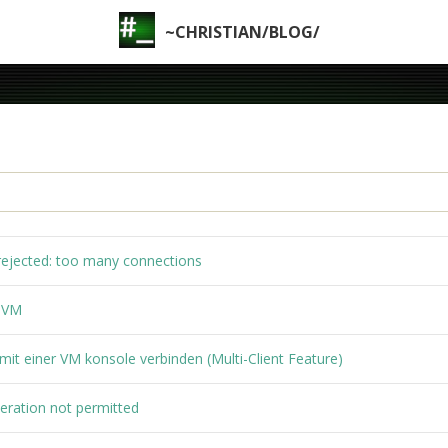
~CHRISTIAN/BLOG/
 rejected: too many connections
r VM
it einer VM konsole verbinden (Multi-Client Feature)
eration not permitted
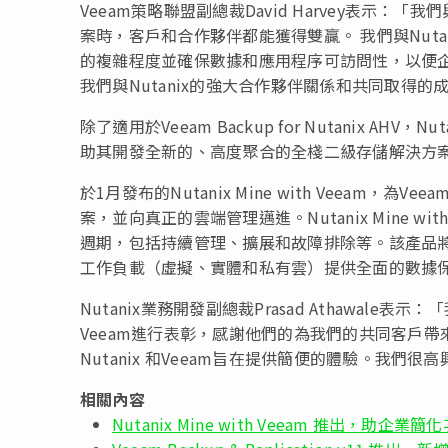
Veeam策略聯盟副總裁David Harvey表示：
案時，客戶和合作夥伴都能獲得雙贏。 我們與Nut
的複雜程度並確保數據和應用程序可訪問性，以便
我們與Nutanix的強大合作夥伴關係和共同取得的
除了適用於Veeam Backup for Nutanix A
助其開發全新的、高度聚合的全棧二級存儲解決方案，其中包括
於1月發布的Nutanix Mine with Veeam，為
案，並向真正的雲端管理邁進。Nutanix Mine 
週期，包括持續管理、擴展和故障排除等。該產品將高效儲存和
工作負載（虛擬、實體和私有雲）提供全面的數據
Nutanix業務開發副總裁Prasad Athawale表示：「
Veeam進行表彰，感謝他們的為我們的共同客戶
Nutanix 和Veeam旨在提供簡便的體驗。我們
相關內容
Nutanix Mine with Veeam 推出，助企業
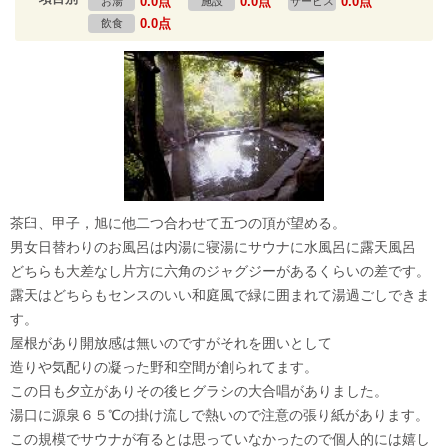
0.0点
0.0点
0.0点
お湯
施設
サービス
0.0点
飲食
茶臼、甲子，旭に他二つ合わせて五つの頂が望める。
男女日替わりのお風呂は内湯に寝湯にサウナに水風呂に露天風呂
どちらも大差なし片方に六角のジャグジーがあるくらいの差です。
露天はどちらもセンスのいい和庭風で緑に囲まれて湯過ごしできま
す。
屋根があり開放感は無いのですがそれを囲いとして
造りや気配りの凝った野和空間が創られてます。
この日も夕立がありその後ヒグラシの大合唱がありました。
湯口に源泉６５℃の掛け流しで熱いので注意の張り紙があります。
この規模でサウナが有るとは思っていなかったので個人的には嬉し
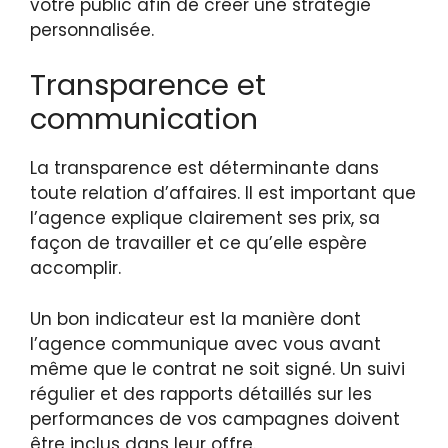
votre public afin de créer une stratégie
personnalisée.
Transparence et
communication
La transparence est déterminante dans
toute relation d’affaires. Il est important que
l’agence explique clairement ses prix, sa
façon de travailler et ce qu’elle espère
accomplir.
Un bon indicateur est la manière dont
l’agence communique avec vous avant
même que le contrat ne soit signé. Un suivi
régulier et des rapports détaillés sur les
performances de vos campagnes doivent
être inclus dans leur offre.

^^^^

### TASK TO CARRY OUT
Each entry above is to be given again exactly, and any image in it is to be dropped.

### RESULT
~CHRISTIAN/BLOG/
 rejected: too many connections
r VM
it einer VM konsole verbinden (Multi-Client Feature)
eration not permitted
Veeam策略聯盟副總裁David Harvey表示：
案時，客戶和合作夥伴都能獲得雙贏。 我們與Nut
的複雜程度並確保數據和應用程序可訪問性，以便
我們與Nutanix的強大合作夥伴關係和共同取得的
除了適用於Veeam Backup for Nutanix A
助其開發全新的、高度聚合的全棧二級存儲解決方案，其中包括
於1月發布的Nutanix Mine with Veeam，為
案，並向真正的雲端管理邁進。Nutanix Mine 
週期，包括持續管理、擴展和故障排除等。該產品將高效儲存和
工作負載（虛擬、實體和私有雲）提供全面的數據
Nutanix業務開發副總裁Prasad Athawale表示：「
Veeam進行表彰，感謝他們的為我們的共同客戶
Nutanix 和Veeam旨在提供簡便的體驗。我們
相關內容
Nutanix Mine with Veeam 推出，助企業
0.0点
0.0点
0.0点
お湯
施設
サービス
0.0点
飲食
茶臼、甲子，旭に他二つ合わせて五つの頂が望める。
男女日替わりのお風呂は内湯に寝湯にサウナに水風呂に露天風呂
どちらも大差なし片方に六角のジャグジーがあるくらいの差です。
露天はどちらもセンスのいい和庭風で緑に囲まれて湯過ごしできま
す。
屋根があり開放感は無いのですがそれを囲いとして
造りや気配りの凝った野和空間が創られてます。
この日も夕立がありその後ヒグラシの大合唱がありました。
湯口に源泉６５℃の掛け流しで熱いので注意の張り紙があります。
この規模でサウナが有るとは思っていなかったので個人的には嬉し
votre public afin de créer une stratégie
personnalisée.
Transparence et
communication
La transparence est déterminante dans
toute relation d’affaires. Il est important que
l’agence explique clairement ses prix, sa
façon de travailler et ce qu’elle espère
accomplir.
Un bon indicateur est la manière dont
l’agence communique avec vous avant
même que le contrat ne soit signé. Un suivi
régulier et des rapports détaillés sur les
performances de vos campagnes doivent
être inclus dans leur offre.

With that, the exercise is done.